- Exercise objective: Look below for the line that has "Économie verte"; output exactly from it through the line that has "常常查询学号、姓名和班级。根据这个情况，可以创建一个temp_stu", and leave the pictures out.

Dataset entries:
-- -- --

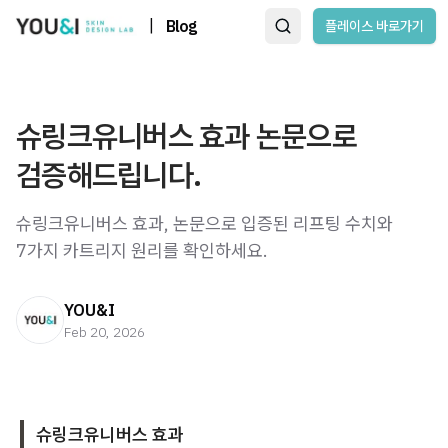
|
Blog
플레이스 바로가기
슈링크유니버스 효과 논문으로
검증해드립니다.
슈링크유니버스 효과, 논문으로 입증된 리프팅 수치와
7가지 카트리지 원리를 확인하세요.
YOU&I
Feb 20, 2026
슈링크유니버스 효과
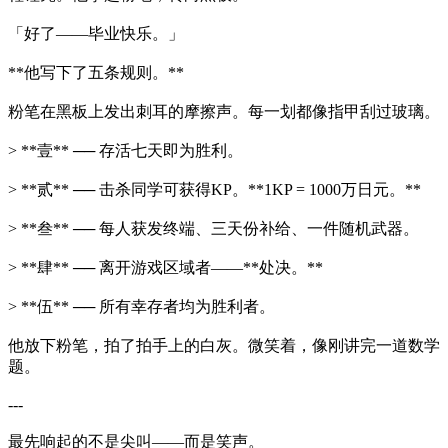
「好了——毕业快乐。」
**他写下了五条规则。**
粉笔在黑板上发出刺耳的摩擦声。每一划都像指甲刮过玻璃。
> **壹** ── 存活七天即为胜利。
> **贰** ── 击杀同学可获得KP。**1KP = 1000万日元。**
> **叁** ── 每人获发终端、三天份补给、一件随机武器。
> **肆** ── 离开游戏区域者——**处决。**
> **伍** ── 所有幸存者均为胜利者。
他放下粉笔，拍了拍手上的白灰。微笑着，像刚讲完一道数学
题。
---
最先响起的不是尖叫——而是笑声。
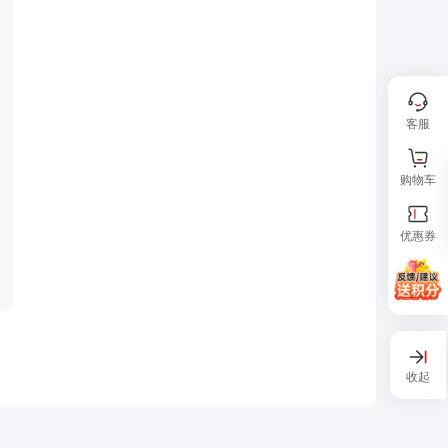
客服
购物车
优惠券
收起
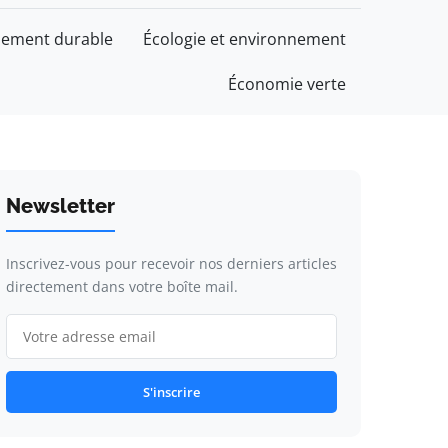
ement durable
Écologie et environnement
Économie verte
Newsletter
Inscrivez-vous pour recevoir nos derniers articles
directement dans votre boîte mail.
S'inscrire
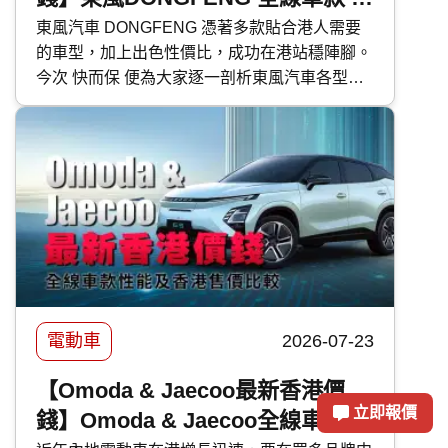
型號性能及香港售價比較
東風汽車 DONGFENG 憑著多款貼合港人需要
的車型，加上出色性價比，成功在港站穩陣腳。
今次 快而保 便為大家逐一剖析東風汽車各型號
的特點，並比較其性能與香港售價。
電動車
2026-07-23
【Omoda & Jaecoo最新香港價
立即報價
錢】Omoda & Jaecoo全線車款｜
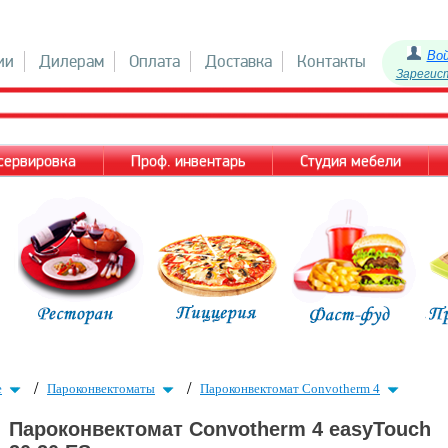
Во
ии
Дилерам
Оплата
Доставка
Контакты
Зарегис
 сервировка
Проф. инвентарь
Студия мебели
/
/
е
Пароконвектоматы
Пароконвектомат Convotherm 4
Пароконвектомат Convotherm 4 easyTouch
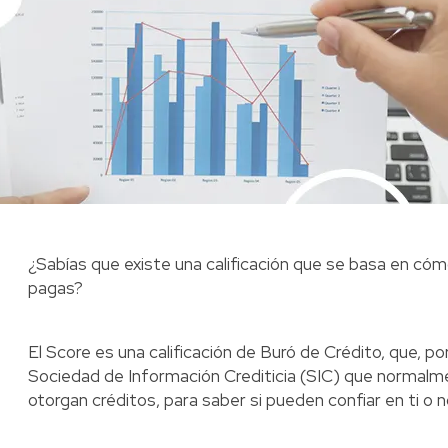
¿Sabías que existe una calificación que se basa en cóm
pagas?
El Score es una calificación de Buró de Crédito, que, por
Sociedad de Información Crediticia (SIC) que normalme
otorgan créditos, para saber si pueden confiar en ti o n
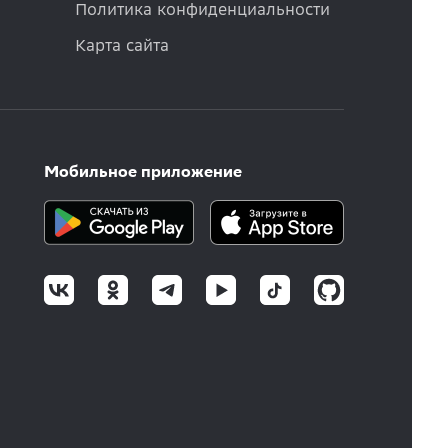
Политика конфиденциальности
Карта сайта
Мобильное приложение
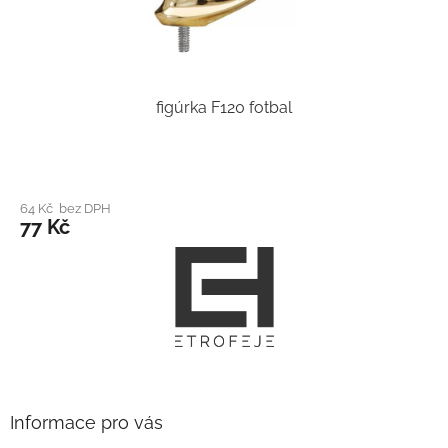
figúrka F120 fotbal
64 Kč bez DPH
77 Kč
Z
á
p
a
t
í
Informace pro vás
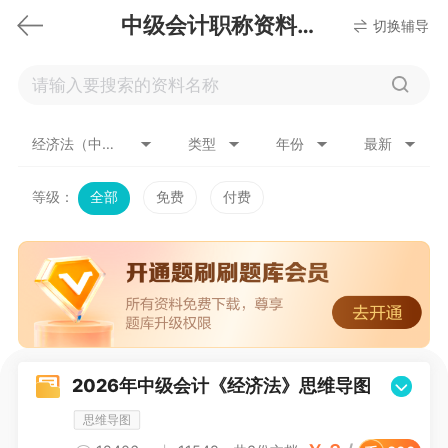
中级会计职称资料下载
切换辅导
经济法（中级）
类型
年份
最新
等级：
全部
免费
付费
2026年中级会计《经济法》思维导图
思维导图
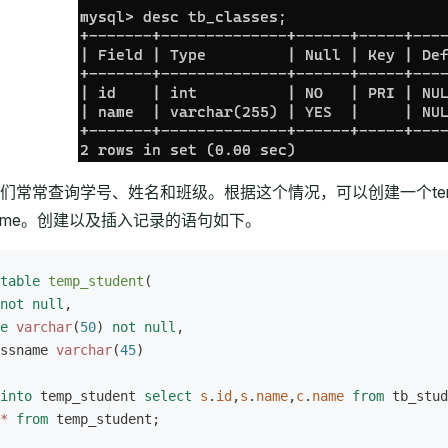
常常查询学号、姓名和班级。根据这个情况，可以创建一个temp_stu
ssname。创建以及插入记录的语句如下。
table
 temp_student
(
not null
,
e
 varchar
(
50
) 
not null
,
ssname 
varchar
(
45
)
into
 temp_student 
select
 s
.
id
,
s
.
name
,
c
.
name
 from
 tb_stud
*
 from
 temp_student;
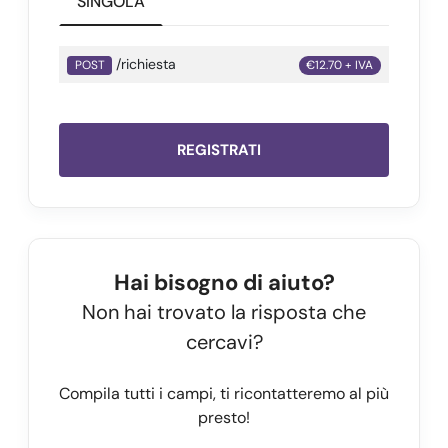
SINGOLA
/richiesta
POST
€12.70 + IVA
REGISTRATI
Hai bisogno di aiuto?
Non hai trovato la risposta che
cercavi?
Compila tutti i campi, ti ricontatteremo al più
presto!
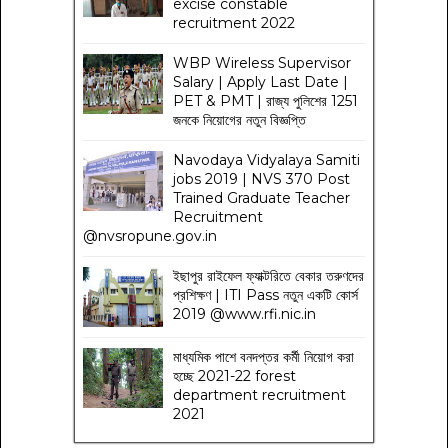
excise constable
recruitment 2022
WBP Wireless Supervisor
Salary | Apply Last Date |
PET & PMT | রাজ্য পুলিশের 1251
জনকে নিয়োগের নতুন বিজ্ঞপ্তি
Navodaya Vidyalaya Samiti
jobs 2019 | NVS 370 Post
Trained Graduate Teacher
Recruitment
@nvsropune.gov.in
ইছাপুর রাইফেল ফ্যাক্টরিতে বেকার তরুণদের
প্রশিক্ষণ | ITI Pass নতুন একটি কোর্স
2019 @www.rfi.nic.in
মাধ্যমিক পাশে বনদপ্তর কর্মী নিয়োগ করা
হচ্ছে 2021-22 forest
department recruitment
2021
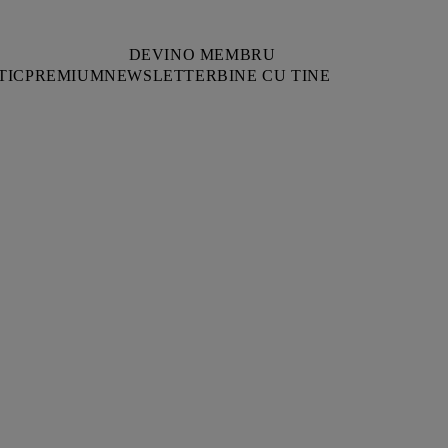
DEVINO MEMBRU
TIC
PREMIUM
NEWSLETTER
BINE CU TINE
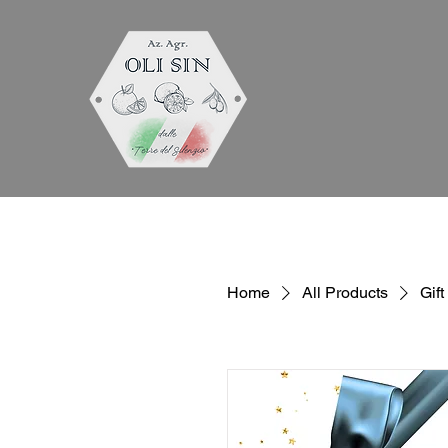
Home
All Products
Gif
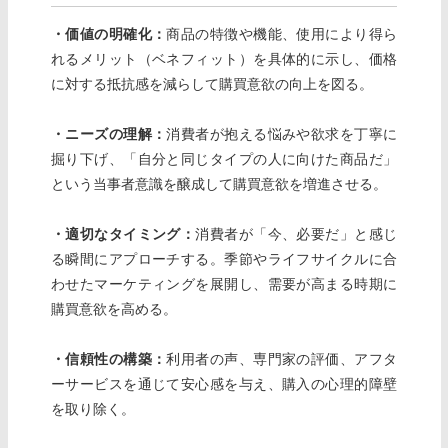
・
価値の明確化：
商品の特徴や機能、使用により得ら
れるメリット（ベネフィット）を具体的に示し、価格
に対する抵抗感を減らして購買意欲の向上を図る。
・ニーズの理解：
消費者が抱える悩みや欲求を丁寧に
掘り下げ、「自分と同じタイプの人に向けた商品だ」
という当事者意識を醸成して購買意欲を増進させる。
・適切なタイミング：
消費者が「今、必要だ」と感じ
る瞬間にアプローチする。季節やライフサイクルに合
わせたマーケティングを展開し、需要が高まる時期に
購買意欲を高める。
・信頼性の構築：
利用者の声、専門家の評価、アフタ
ーサービスを通じて安心感を与え、購入の心理的障壁
を取り除く。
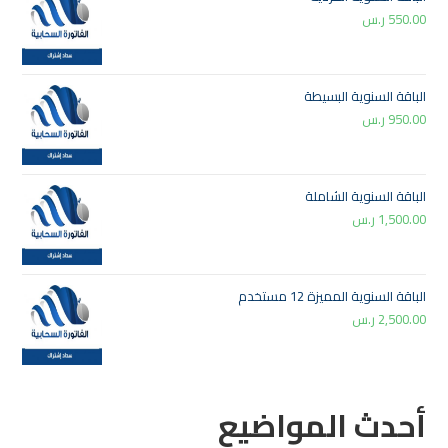
550.00
ر.س
الباقة السنوية البسيطة
950.00
ر.س
الباقة السنوية الشاملة
1,500.00
ر.س
الباقة السنوية المميزة 12 مستخدم
2,500.00
ر.س
أحدث المواضيع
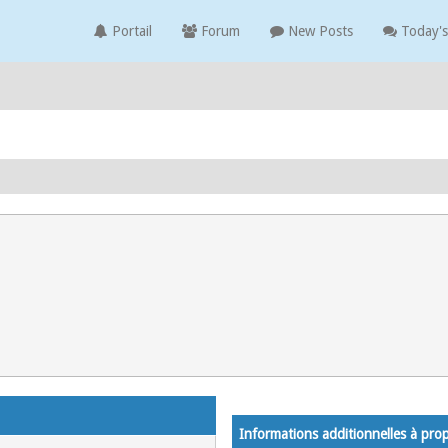
Portail
Forum
New Posts
Today's
Informations additionnelles à pro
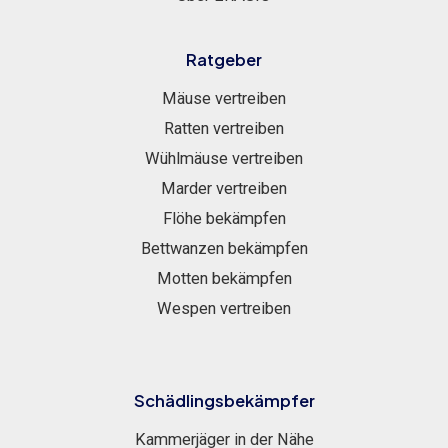
Ratgeber
Mäuse vertreiben
Ratten vertreiben
Wühlmäuse vertreiben
Marder vertreiben
Flöhe bekämpfen
Bettwanzen bekämpfen
Motten bekämpfen
Wespen vertreiben
Schädlingsbekämpfer
Kammerjäger in der Nähe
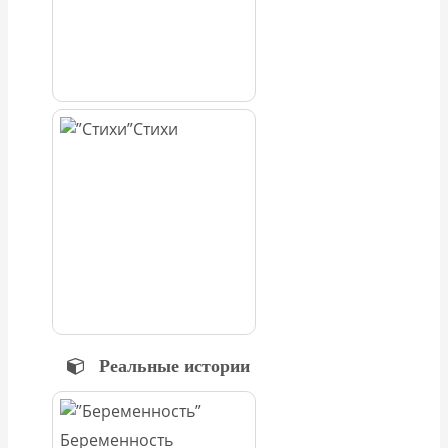
Стихи
Реальные истории
Беременность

-- -- --

- Solved problem:
Économie verte
Newsletter
Inscrivez-vous pour recevoir nos derniers articles
directement dans votre boîte mail.
S'inscrire
型號性能及香港售價比較
東風汽車 DONGFENG 憑著多款貼合港人需要
的車型，加上出色性價比，成功在港站穩陣腳。
今次 快而保 便為大家逐一剖析東風汽車各型號
的特點，並比較其性能與香港售價。
電動車
2026-07-23
【Omoda & Jaecoo最新香港價
立即報價
錢】Omoda & Jaecoo全線車款｜
Во
ии
Дилерам
Оплата
Доставка
Контакты
Зарегис
 сервировка
Проф. инвентарь
Студия мебели
/
/
е
Пароконвектоматы
Пароконвектомат Convotherm 4
Пароконвектомат Convotherm 4 easyTouch
¿Sabías que existe una calificación que se basa en cóm
pagas?
El Score es una calificación de Buró de Crédito, que, por
Sociedad de Información Crediticia (SIC) que normalme
otorgan créditos, para saber si pueden confiar en ti o n
Политика конфиденциальности
Карта сайта
Мобильное приложение
figúrka F120 fotbal
64 Kč bez DPH
77 Kč
Z
á
p
a
t
í
Informace pro vás
中级会计职称资料下载
切换辅导
经济法（中级）
类型
年份
最新
等级：
全部
免费
付费
2026年中级会计《经济法》思维导图
思维导图
常常查询学号、姓名和班级。根据这个情况，可以创建一个temp_stu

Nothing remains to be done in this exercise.